__Data listing__
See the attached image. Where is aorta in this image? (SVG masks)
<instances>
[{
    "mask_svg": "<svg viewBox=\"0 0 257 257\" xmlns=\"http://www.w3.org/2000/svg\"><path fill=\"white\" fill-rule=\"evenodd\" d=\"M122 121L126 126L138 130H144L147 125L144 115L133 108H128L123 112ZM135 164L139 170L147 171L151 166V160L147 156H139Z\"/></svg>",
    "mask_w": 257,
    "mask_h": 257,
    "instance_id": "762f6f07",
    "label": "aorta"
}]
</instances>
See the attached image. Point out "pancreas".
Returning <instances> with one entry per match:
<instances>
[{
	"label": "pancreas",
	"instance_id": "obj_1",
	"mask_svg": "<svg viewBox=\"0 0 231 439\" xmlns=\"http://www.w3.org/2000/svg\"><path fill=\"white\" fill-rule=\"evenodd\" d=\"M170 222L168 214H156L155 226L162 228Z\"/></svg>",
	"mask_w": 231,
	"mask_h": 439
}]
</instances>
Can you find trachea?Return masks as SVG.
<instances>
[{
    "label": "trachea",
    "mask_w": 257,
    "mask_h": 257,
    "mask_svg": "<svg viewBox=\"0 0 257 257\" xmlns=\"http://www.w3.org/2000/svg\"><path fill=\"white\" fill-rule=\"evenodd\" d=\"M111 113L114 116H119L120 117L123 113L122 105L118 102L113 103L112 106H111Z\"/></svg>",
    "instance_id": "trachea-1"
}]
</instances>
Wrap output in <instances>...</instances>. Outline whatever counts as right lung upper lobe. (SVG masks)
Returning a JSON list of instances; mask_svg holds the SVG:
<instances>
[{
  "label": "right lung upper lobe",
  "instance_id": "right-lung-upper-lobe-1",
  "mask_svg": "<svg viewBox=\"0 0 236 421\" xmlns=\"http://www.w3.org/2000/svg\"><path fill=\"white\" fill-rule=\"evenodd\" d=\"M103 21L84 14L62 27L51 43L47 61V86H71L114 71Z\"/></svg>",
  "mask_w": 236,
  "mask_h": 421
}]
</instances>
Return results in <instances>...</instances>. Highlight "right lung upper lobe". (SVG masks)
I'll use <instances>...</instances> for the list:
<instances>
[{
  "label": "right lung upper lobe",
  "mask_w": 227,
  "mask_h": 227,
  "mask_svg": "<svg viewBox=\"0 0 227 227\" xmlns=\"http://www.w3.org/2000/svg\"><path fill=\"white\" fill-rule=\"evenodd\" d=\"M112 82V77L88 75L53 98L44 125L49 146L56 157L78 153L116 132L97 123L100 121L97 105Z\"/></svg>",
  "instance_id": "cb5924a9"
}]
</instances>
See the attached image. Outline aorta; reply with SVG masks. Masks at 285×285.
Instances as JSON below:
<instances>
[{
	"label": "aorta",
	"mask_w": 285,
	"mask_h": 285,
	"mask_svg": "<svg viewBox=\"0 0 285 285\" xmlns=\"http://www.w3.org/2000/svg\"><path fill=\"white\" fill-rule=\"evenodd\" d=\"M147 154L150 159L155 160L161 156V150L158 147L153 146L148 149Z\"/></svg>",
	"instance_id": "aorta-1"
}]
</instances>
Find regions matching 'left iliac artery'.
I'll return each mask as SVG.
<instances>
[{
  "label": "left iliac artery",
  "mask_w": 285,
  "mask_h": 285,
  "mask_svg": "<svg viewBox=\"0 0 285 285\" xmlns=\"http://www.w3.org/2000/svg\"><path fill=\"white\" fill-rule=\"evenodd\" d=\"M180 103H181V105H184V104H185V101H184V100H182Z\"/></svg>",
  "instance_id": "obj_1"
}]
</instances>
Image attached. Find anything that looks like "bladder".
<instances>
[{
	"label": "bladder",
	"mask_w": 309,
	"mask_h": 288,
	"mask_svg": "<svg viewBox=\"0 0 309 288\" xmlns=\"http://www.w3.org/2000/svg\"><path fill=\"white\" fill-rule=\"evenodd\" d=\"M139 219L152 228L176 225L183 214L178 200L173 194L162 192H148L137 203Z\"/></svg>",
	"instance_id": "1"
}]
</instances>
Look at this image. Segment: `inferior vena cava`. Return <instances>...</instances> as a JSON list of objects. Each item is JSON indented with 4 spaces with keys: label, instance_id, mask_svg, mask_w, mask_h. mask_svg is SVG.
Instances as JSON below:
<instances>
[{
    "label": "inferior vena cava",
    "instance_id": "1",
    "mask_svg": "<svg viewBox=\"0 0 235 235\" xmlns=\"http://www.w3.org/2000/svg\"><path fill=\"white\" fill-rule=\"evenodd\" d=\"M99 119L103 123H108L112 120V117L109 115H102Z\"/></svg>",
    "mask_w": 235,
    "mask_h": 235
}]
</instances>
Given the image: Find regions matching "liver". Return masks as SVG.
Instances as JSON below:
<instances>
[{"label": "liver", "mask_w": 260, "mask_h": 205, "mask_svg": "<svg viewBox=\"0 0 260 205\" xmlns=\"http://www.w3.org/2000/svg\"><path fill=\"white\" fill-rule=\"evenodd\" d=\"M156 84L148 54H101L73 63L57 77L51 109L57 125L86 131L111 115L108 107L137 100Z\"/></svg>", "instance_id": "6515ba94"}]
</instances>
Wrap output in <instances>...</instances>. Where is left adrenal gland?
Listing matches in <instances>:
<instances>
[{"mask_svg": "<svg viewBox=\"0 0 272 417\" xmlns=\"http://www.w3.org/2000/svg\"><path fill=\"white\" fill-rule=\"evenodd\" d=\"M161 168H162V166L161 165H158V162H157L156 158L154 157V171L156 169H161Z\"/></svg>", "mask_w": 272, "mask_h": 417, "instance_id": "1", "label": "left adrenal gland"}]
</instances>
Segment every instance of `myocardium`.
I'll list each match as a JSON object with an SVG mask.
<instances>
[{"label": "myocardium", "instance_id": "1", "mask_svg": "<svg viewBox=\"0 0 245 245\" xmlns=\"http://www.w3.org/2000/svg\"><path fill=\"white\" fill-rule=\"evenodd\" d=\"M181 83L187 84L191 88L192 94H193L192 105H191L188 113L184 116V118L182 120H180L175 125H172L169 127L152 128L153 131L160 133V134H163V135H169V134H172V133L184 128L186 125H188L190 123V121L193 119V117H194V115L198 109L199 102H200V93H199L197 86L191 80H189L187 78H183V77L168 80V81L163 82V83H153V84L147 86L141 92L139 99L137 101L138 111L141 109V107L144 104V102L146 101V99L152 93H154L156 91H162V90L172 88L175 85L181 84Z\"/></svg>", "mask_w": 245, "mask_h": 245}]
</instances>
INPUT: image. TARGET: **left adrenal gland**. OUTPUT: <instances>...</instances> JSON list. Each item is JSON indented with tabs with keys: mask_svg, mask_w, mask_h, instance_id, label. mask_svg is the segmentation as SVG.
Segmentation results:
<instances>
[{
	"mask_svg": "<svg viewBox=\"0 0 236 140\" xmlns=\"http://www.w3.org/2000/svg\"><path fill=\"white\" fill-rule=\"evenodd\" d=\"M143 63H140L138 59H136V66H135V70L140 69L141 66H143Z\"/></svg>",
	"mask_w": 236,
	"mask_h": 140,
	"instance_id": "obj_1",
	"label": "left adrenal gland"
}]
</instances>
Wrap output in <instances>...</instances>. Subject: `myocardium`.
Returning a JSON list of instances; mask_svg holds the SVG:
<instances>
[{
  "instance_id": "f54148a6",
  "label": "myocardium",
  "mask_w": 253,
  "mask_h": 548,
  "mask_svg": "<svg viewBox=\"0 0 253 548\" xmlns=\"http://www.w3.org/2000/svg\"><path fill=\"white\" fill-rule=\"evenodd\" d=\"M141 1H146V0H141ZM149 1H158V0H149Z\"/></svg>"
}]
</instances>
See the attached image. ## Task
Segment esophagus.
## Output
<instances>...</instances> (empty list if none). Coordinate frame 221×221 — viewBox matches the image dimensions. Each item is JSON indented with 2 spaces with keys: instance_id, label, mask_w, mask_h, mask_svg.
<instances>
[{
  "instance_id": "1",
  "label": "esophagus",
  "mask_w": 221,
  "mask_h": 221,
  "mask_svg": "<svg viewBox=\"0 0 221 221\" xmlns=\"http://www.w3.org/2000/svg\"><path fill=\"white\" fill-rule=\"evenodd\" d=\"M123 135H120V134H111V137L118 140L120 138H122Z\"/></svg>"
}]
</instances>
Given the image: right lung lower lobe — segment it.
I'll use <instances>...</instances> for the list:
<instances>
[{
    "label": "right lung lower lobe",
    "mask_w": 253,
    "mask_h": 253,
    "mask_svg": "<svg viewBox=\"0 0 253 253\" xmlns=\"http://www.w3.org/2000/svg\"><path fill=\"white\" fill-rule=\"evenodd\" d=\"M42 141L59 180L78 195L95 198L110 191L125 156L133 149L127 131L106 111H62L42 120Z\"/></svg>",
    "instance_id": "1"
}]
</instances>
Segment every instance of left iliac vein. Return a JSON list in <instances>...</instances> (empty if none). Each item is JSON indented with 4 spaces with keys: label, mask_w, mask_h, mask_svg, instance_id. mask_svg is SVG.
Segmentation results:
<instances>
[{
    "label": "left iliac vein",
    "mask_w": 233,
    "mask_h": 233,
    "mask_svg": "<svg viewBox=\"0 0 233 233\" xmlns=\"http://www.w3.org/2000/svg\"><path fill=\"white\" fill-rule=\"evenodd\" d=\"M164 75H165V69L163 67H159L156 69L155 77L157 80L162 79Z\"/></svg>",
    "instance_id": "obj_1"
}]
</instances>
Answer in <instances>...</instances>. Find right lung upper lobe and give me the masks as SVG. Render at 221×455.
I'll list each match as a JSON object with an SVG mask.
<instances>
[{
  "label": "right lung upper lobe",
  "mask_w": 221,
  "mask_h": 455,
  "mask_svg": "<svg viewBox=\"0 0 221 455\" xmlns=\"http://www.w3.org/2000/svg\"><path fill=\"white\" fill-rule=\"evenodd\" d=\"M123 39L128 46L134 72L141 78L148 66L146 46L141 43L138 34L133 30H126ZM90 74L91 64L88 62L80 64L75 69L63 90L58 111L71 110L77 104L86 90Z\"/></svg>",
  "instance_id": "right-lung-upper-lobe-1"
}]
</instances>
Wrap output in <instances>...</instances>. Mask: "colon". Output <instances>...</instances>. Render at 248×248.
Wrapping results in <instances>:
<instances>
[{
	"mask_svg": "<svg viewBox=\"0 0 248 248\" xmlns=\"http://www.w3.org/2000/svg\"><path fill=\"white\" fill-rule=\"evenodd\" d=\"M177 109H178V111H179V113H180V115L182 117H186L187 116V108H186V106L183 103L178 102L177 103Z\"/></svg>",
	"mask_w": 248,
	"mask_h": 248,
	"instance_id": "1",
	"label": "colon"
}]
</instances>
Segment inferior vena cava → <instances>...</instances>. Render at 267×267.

__Task__
What do the lines from the one with "Render at 248×248." through the last line of the entries say? Print them word for word, both ends included, and nothing else.

__Completed exercise__
Wrap output in <instances>...</instances>. Mask: "colon". Output <instances>...</instances>. Render at 248×248.
Wrapping results in <instances>:
<instances>
[{
	"mask_svg": "<svg viewBox=\"0 0 248 248\" xmlns=\"http://www.w3.org/2000/svg\"><path fill=\"white\" fill-rule=\"evenodd\" d=\"M177 109H178V111H179V113H180V115L182 117H186L187 116V108H186V106L183 103L178 102L177 103Z\"/></svg>",
	"mask_w": 248,
	"mask_h": 248,
	"instance_id": "1",
	"label": "colon"
}]
</instances>
Segment inferior vena cava → <instances>...</instances>. Render at 267×267.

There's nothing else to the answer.